Interviewee: Craig DeRoche In my case, in my relationship with my wife Stacey, we’re back together and we’re happily married but I don’t want anybody to think that I believe that that has to be the answer of where they are in their own lock right now. The only reason I think that we’re married today is because I gave up our marriage, I recognized that I wasn’t going to stay alive, that I wasn’t ever going to get sober, that I was never going to be a good person to anybody if I didn’t focus on my recovery first so I have something to give to other people. That’s what actually in the case of me and my relationship with my wife attracted her back to me.

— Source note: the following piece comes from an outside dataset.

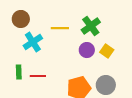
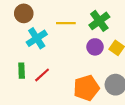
red line: (38, 76) -> (42, 75), turned -42

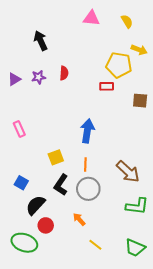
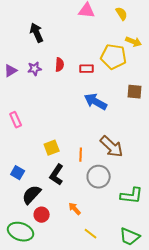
red rectangle: (107, 86) -> (87, 69), moved
blue arrow: (87, 131) -> (96, 102), moved, turned -70
brown arrow: (128, 172) -> (112, 147), moved
gray circle: (88, 189) -> (99, 177), moved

Our marriage was over, she told me that when we were in counseling at the Rehab Institute. It was very clear you know and when I tell people because I work in a Christian ministry is that she was leaving me for all the right reasons. There wasn’t anything on her side of the ledger that showed that she was giving up on me too soon or that she was being a bad mom or anything; quite the opposite.
She was worried about the safety of the kids, the deceit that I had lived in for 12 years of our marriage and all of the problems that I brought on in repeated failures of promises that were violated only to be returned to drinking and more lies and more failure and more shame and humiliation and as I say risking of the kids and everything else so we had a very low bottom.

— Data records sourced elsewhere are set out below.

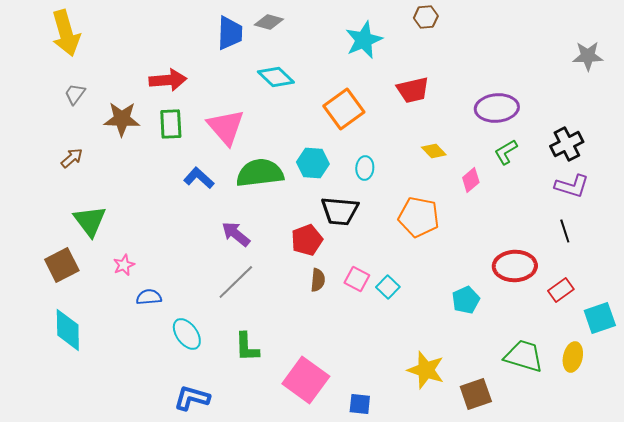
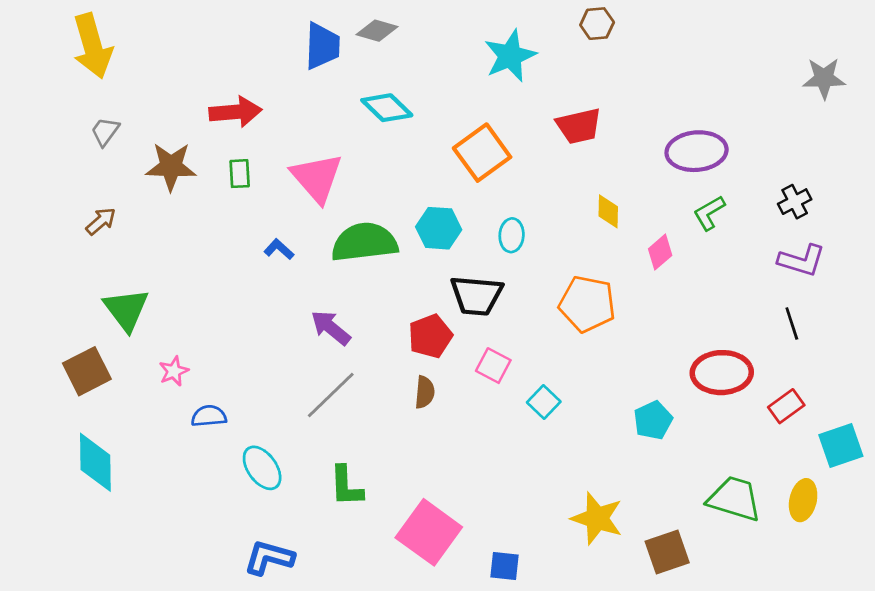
green rectangle: (171, 124) -> (240, 174), size x0.7
black cross: (567, 144) -> (795, 202), size x0.7
yellow diamond: (434, 151) -> (608, 211), turned 45
blue L-shape: (199, 178) -> (279, 249), size x0.7
pink square: (357, 279) -> (493, 366), moved
brown semicircle: (318, 280) -> (425, 392), moved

She was moving toward a divorce and when people go into recovery they say recovery needs to be the most important thing in your life today you know and not only today, from that day that you’re first deciding to go into it; really say the most important thing in your life for the rest of your life. I thought that was kind of a hokey statement but for me I don’t know that I would have made it. If I tried to say you know I’m going to go into recovery but I’m going to do it to save my marriage; if trying to save my marriage is where my priority is then I’ll make my recovery steps fit into it. I wouldn’t have saved my marriage and I wouldn’t have gotten sober.
If I tried to say I’m worried about custody of the kids and posturing for that which I have no basis for with my two arrests. If your listeners, read my book or Google and see it, she would have had a great case. So I just gave up and I said you know what, maybe I’ll be good to somebody someday but only if I get sober first and the rest of it will be whatever the rest of it will be. It turns out in my case that we work through things but my wife is a saint because her resolve and her love through this has just been amazing.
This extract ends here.